As time went on and they began to fruit, I grew very fond of these seedlings because they were very immune to insects and disease. That was a surprise because untended peach trees that I knew in peoples yards were always riddled with insects and large brown splotches of fungal disease. Frankly, I think it was the fuzz. Praise the fuzz. You need thick fuzz which ironically has been selected to be minimal on peaches today. They could be grown organically AND from pits. The quality was very good. Did I find nirvana? I think so. Yes. Every time a new fruit ripened for the first time on a tree, I yelled out in great joy, “Are you kidding me?” as I tasted them. How is this so good? The peach ripening on the tree is the only way. The small variation is less of concern.Equally, there is less selection pressure by humans for the desired traits of modern peaches which are highly refined. The peaches from pits flavor was let go in the process in finding a stable from seed tree with good fruit set. This highlights a common research and development goal for all those who have a small planting of fruit trees. I need a larger grow out to test, refine and prove my selections and increase the pit production. Ten acres would be ideal. Maybe if I pony up at the table with the chemical companies, I can chip away at those magnificent funds they compete for from the state of Michigan. Even if my selections were rooted or grafted to put into an orchard, a true from pit population is stable enough to do it commercially.
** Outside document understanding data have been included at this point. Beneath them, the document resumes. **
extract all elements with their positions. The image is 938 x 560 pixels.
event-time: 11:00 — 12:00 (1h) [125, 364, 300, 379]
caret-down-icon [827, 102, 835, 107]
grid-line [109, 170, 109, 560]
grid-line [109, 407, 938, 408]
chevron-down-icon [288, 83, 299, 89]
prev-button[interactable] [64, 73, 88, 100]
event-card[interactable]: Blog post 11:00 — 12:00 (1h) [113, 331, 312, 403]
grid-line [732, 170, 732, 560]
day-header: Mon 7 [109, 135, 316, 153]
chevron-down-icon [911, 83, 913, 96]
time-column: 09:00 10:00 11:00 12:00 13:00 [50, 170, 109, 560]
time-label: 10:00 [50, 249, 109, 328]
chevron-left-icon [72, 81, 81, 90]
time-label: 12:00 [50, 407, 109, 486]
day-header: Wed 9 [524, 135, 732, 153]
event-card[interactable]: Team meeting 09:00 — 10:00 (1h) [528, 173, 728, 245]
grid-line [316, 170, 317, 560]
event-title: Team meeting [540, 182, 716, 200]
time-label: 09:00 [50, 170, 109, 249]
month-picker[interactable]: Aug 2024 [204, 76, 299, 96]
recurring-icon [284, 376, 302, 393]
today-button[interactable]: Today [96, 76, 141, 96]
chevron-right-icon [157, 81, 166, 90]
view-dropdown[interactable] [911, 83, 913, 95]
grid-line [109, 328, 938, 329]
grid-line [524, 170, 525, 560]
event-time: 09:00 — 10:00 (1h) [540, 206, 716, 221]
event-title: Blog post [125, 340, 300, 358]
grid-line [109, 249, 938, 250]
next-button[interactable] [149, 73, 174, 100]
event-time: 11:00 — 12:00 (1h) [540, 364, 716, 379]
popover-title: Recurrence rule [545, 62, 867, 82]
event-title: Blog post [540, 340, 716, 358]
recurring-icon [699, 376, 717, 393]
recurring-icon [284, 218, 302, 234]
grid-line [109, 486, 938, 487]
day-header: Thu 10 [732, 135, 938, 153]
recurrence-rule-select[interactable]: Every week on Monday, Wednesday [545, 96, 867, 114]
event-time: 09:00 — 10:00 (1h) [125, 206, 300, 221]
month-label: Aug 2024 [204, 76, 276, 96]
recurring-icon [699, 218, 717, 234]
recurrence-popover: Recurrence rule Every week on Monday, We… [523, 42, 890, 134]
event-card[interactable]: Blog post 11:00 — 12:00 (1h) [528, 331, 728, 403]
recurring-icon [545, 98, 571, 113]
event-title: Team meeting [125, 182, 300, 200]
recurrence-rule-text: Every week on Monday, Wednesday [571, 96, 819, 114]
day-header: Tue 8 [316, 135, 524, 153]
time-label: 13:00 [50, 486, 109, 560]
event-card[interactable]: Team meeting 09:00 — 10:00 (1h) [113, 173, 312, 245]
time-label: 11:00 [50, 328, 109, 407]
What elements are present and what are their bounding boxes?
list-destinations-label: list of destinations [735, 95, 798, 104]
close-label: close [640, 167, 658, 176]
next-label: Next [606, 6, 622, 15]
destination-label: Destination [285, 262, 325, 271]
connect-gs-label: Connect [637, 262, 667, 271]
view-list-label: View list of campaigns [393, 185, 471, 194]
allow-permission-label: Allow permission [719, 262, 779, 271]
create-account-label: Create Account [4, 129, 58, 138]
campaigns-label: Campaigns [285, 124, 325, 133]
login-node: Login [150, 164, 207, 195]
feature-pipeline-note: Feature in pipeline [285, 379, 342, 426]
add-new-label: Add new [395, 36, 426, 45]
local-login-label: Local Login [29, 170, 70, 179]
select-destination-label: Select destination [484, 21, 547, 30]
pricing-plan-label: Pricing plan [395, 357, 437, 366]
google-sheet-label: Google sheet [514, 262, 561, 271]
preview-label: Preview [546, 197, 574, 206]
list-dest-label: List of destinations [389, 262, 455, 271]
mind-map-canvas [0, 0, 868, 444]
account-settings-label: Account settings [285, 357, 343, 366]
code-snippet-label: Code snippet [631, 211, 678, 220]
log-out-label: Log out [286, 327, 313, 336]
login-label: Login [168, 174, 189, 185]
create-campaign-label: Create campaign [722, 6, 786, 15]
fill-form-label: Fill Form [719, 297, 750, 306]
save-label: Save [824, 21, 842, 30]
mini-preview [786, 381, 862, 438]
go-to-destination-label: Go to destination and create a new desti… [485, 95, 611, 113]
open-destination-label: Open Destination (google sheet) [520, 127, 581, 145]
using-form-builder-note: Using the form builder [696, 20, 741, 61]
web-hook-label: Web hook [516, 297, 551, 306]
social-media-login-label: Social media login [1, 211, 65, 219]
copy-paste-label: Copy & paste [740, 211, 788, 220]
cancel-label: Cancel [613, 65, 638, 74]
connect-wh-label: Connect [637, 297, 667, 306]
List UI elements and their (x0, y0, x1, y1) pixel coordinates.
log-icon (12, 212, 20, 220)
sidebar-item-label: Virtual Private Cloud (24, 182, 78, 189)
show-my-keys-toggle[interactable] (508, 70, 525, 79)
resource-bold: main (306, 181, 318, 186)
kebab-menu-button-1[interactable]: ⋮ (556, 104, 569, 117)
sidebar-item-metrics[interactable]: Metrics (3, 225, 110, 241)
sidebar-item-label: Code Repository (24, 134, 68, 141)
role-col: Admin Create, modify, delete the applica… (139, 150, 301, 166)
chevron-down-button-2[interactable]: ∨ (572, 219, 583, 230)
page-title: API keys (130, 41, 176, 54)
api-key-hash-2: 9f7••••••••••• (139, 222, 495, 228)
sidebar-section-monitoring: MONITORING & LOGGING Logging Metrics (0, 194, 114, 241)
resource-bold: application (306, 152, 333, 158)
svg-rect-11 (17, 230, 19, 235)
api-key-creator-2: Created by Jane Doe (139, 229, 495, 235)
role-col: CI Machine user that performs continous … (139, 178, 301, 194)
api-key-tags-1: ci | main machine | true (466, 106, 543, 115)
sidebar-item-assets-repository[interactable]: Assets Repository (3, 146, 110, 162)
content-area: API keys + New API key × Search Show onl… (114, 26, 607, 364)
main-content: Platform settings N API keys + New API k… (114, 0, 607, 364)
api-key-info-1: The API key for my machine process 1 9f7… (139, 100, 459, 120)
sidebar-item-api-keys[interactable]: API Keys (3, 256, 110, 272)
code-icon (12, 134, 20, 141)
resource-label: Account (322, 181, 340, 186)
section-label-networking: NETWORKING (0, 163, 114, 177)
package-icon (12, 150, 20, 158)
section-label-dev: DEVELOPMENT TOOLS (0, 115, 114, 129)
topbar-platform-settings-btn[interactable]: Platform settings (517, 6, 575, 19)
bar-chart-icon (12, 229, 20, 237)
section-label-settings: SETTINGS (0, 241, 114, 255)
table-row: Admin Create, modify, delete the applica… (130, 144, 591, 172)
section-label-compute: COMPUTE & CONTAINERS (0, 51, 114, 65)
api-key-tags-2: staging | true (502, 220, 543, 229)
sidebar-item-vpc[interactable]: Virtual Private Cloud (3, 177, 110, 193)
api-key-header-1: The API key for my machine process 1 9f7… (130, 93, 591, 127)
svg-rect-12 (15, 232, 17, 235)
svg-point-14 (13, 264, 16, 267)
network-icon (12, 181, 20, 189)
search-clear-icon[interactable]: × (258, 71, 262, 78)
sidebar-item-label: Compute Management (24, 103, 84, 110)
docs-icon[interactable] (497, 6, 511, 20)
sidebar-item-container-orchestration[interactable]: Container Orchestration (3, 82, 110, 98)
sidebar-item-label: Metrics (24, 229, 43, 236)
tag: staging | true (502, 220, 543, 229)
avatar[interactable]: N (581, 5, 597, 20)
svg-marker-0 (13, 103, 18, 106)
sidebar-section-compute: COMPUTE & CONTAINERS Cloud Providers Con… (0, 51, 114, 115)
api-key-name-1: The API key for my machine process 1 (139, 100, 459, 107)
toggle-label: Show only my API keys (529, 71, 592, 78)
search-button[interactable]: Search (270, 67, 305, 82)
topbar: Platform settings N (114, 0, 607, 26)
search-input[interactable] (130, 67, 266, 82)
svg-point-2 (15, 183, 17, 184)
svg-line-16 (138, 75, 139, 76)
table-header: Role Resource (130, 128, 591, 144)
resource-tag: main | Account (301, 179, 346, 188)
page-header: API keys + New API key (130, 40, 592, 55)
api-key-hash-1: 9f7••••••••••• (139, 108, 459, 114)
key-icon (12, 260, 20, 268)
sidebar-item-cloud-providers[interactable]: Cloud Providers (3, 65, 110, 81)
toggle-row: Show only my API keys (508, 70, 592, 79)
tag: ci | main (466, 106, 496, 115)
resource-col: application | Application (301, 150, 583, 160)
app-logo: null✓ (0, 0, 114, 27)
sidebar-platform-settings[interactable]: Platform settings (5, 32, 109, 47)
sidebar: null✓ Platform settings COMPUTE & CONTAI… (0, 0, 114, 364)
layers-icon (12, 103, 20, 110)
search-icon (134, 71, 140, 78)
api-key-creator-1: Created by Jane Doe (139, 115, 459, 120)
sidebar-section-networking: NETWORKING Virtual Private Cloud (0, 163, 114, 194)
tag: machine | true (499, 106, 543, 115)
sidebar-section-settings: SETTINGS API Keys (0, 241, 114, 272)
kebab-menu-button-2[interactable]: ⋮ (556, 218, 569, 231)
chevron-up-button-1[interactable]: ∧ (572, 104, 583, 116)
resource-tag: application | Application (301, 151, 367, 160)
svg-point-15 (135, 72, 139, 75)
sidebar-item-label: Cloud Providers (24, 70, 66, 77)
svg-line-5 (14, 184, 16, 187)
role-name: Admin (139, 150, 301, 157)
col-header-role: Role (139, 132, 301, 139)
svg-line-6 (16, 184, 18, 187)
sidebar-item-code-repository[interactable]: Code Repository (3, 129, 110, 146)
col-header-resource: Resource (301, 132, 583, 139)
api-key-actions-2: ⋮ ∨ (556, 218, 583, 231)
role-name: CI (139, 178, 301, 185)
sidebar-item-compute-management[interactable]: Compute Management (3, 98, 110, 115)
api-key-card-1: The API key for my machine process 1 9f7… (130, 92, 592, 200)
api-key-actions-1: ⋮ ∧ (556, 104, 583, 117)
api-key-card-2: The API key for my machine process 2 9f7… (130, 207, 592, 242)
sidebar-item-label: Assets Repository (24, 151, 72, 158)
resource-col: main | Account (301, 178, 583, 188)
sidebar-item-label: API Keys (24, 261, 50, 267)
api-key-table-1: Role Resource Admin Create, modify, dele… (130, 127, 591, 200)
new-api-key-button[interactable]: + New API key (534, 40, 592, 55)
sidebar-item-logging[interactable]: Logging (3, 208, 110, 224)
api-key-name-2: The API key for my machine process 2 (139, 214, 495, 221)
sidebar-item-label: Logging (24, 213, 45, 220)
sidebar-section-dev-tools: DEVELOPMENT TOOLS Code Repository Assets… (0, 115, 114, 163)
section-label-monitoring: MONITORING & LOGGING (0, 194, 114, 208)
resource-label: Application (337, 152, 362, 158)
Like all tree crops, it will be the seeds of the peach that will propel us forward to a more successful peach culture including the removal of the toxic chemicals used to cultivate peaches today. It will require a living collection to capture the changes going on in the environment to store that information for the next generation of peaches. If we arrest that evolutionary process, then we slow down the progress of peaches within our collective cultures across the globe. If we keep using the older varieties as well as selections from these older varieties, then it will weaken the connection between human and peach. The peach has to ‘collect this knowledge’ or genetic information one year at a time and then act on this new knowledge in the form of a seedling tree. The peach is a student of the climate. Clonal selection can only hold them in place. We should be swimming in varieties outside of the commercial world as well. Currently, we are not.
The peach is ultimately saying, let me go brothers and sisters. Throw my pits out into the rough and tumble real world. I can take it. Just give me a chance. You don’t have to put me in a row. A human is searching for nirvana in all things peachy. The peach can help with that. All living plants bring benefits to the human race. The peach has a clear voice we can all hear and understand.